There is no single treatment protocol that will be consistently effective for managing hypercalcemia, as first and foremost identification and removal of the underlying cause need to be paramount. However, as this might not always be possible, immediately supportive therapy might need to be considered for variable periods, and for those cases with idiopathic hypercalcemia, supportive therapy will be the only real option.
This is best achieved by first administering parenteral fluids and furosemide and then following up with a bisphosphonate. If the animal requires aggressive correction of the hypercalcemia, the parenteral bisphosphonate of choice is pamidronate given intravenously over 2–3 hours at a dose of 1.3–2.0 mg/kg in ~ 150 ml of 0.9% NaCl. This can be repeated weekly for a number of doses as long as renal function remains stable.

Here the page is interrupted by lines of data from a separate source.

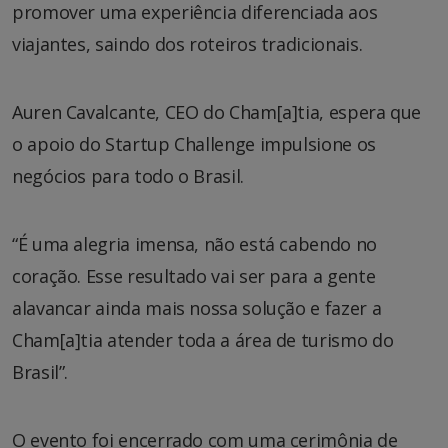
promover uma experiência diferenciada aos
viajantes, saindo dos roteiros tradicionais.
Auren Cavalcante, CEO do Cham[a]tia, espera que
o apoio do Startup Challenge impulsione os
negócios para todo o Brasil.
“É uma alegria imensa, não está cabendo no
coração. Esse resultado vai ser para a gente
alavancar ainda mais nossa solução e fazer a
Cham[a]tia atender toda a área de turismo do
Brasil”.
O evento foi encerrado com uma cerimônia de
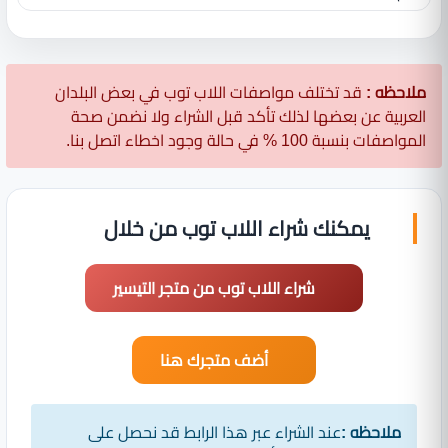
ملاحظه :
قد تختلف مواصفات اللاب توب في بعض البلدان
العربية عن بعضها لذلك تأكد قبل الشراء ولا نضمن صحة
المواصفات بنسبة 100 % في حالة وجود اخطاء اتصل بنا.
يمكنك شراء اللاب توب من خلال
شراء اللاب توب من متجر التيسير
أضف متجرك هنا
ملاحظه :
عند الشراء عبر هذا الرابط قد نحصل على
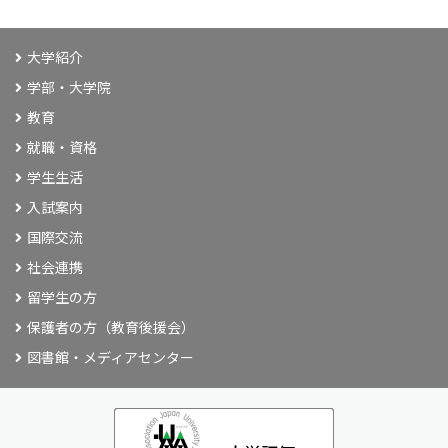
大学紹介
学部・大学院
教育
就職・資格
学生生活
入試案内
国際交流
社会連携
留学生の方
保護者の方（教育後援会）
図書館・メディアセンター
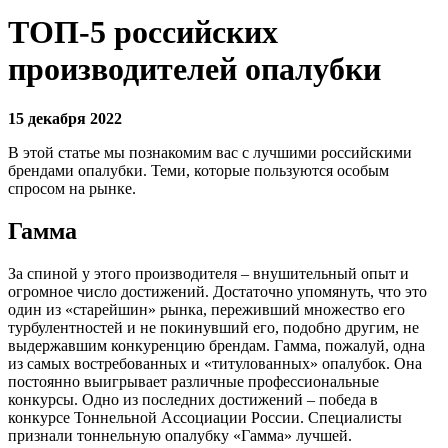
ТОП-5 российских
производителей опалубки
15 декабря 2022
В этой статье мы познакомим вас с лучшими российскими
брендами опалубки. Теми, которые пользуются особым
спросом на рынке.
Гамма
За спиной у этого производителя – внушительный опыт и
огромное число достижений. Достаточно упомянуть, что это
один из «старейшин» рынка, переживший множество его
турбулентностей и не покинувший его, подобно другим, не
выдержавшим конкуренцию брендам. Гамма, пожалуй, одна
из самых востребованных и «титулованных» опалубок. Она
постоянно выигрывает различные профессиональные
конкурсы. Одно из последних достижений – победа в
конкурсе Тоннельной Ассоциации России. Специалисты
признали тоннельную опалубку «Гамма» лучшей.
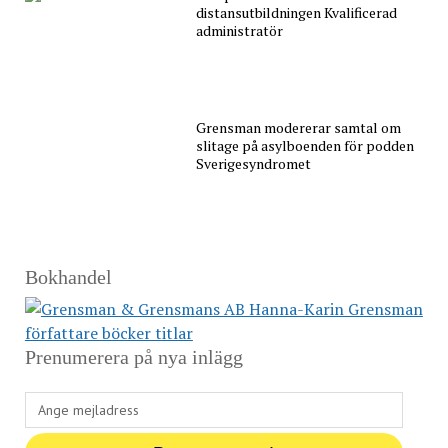
distansutbildningen Kvalificerad
administratör
Grensman modererar samtal om
slitage på asylboenden för podden
Sverigesyndromet
Bokhandel
Prenumerera på nya inlägg
Ange
mejladress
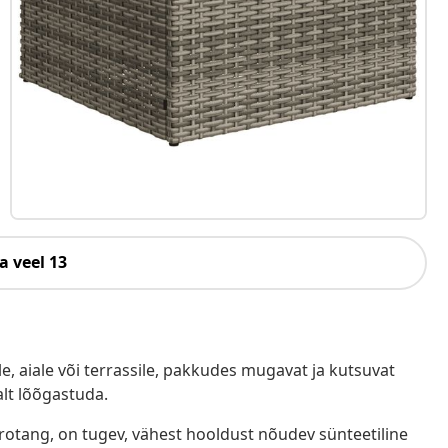
a veel 13
e, aiale või terrassile, pakkudes mugavat ja kutsuvat
alt lõõgastuda.
ürotang, on tugev, vähest hooldust nõudev sünteetiline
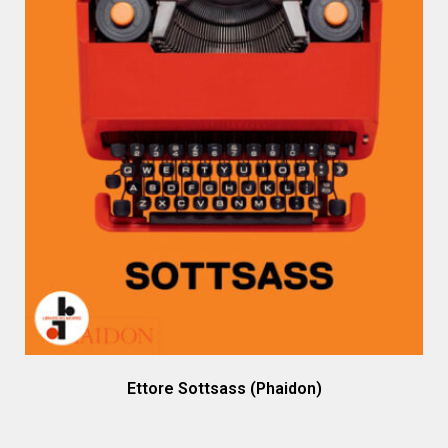
Ettore Sottsass (Phaidon)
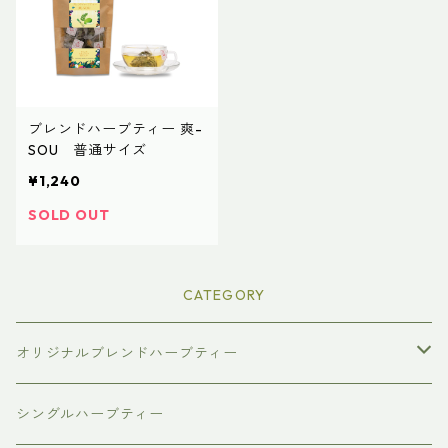
ブレンドハーブティー 爽-
SOU 普通サイズ
¥1,240
SOLD OUT
CATEGORY
オリジナルブレンドハーブティー
普通サイズ（ティーバッグ10個入り）
シングルハーブティー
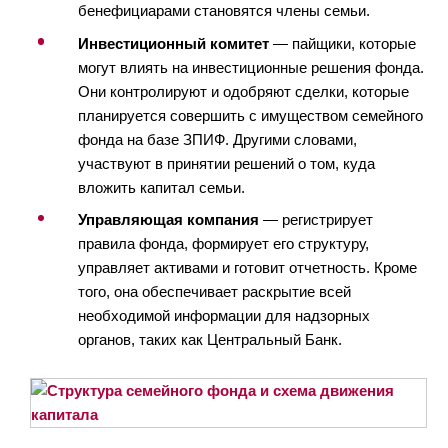
бенефициарами становятся члены семьи.
Инвестиционный комитет
— пайщики, которые
могут влиять на инвестиционные решения фонда.
Они контролируют и одобряют сделки, которые
планируется совершить с имуществом семейного
фонда на базе ЗПИФ. Другими словами,
участвуют в принятии решений о том, куда
вложить капитал семьи.
Управляющая компания
— регистрирует
правила фонда, формирует его структуру,
управляет активами и готовит отчетность. Кроме
того, она обеспечивает раскрытие всей
необходимой информации для надзорных
органов, таких как Центральный Банк.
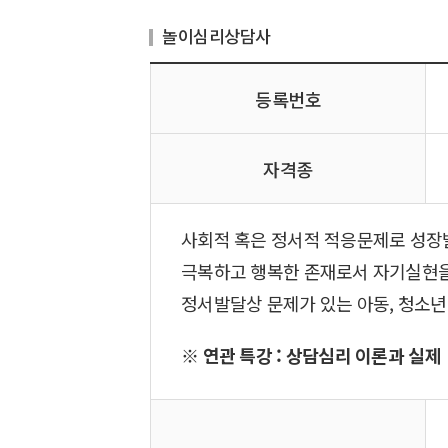
놀이심리상담사
등록번호
자격종
사회적 혹은 정서적 적응문제로 성장
극복하고 행복한 존재로서 자기실현을
정서발달상 문제가 있는 아동, 청소
※ 연관 특강 : 상담심리 이론과 실제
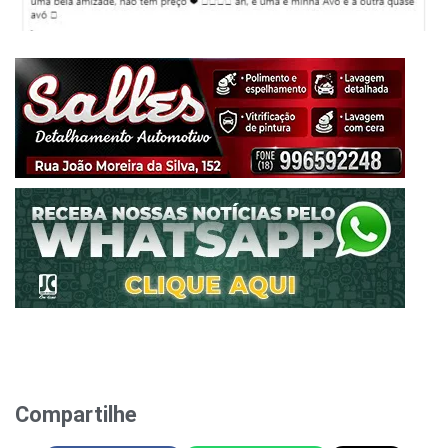
Compartilhe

Where the situation is less critical and in cats with idiopathic hypercalcemia, the bisphosphonate of choice is alendronate administered orally. The starting dose is 10 mg once weekly in cats and 10–20 mg once weekly in dogs with dose adjustments after review approximately 2–3 weeks later. This class of drug has been linked with esophagitis and stricture in people, and its bioavailability can be compromised if given with food.
The principal long-term adverse effect of prolonged hypercalcemia is renal failure secondary to soft tissue mineralisation. This is much more likely if the phosphorus level is also elevated. A calcium phosphorus product of 4.8 to 6.5 or above (using SI units; 60–80 or above using mg/dl) suggests a high risk of soft tissue mineralisation.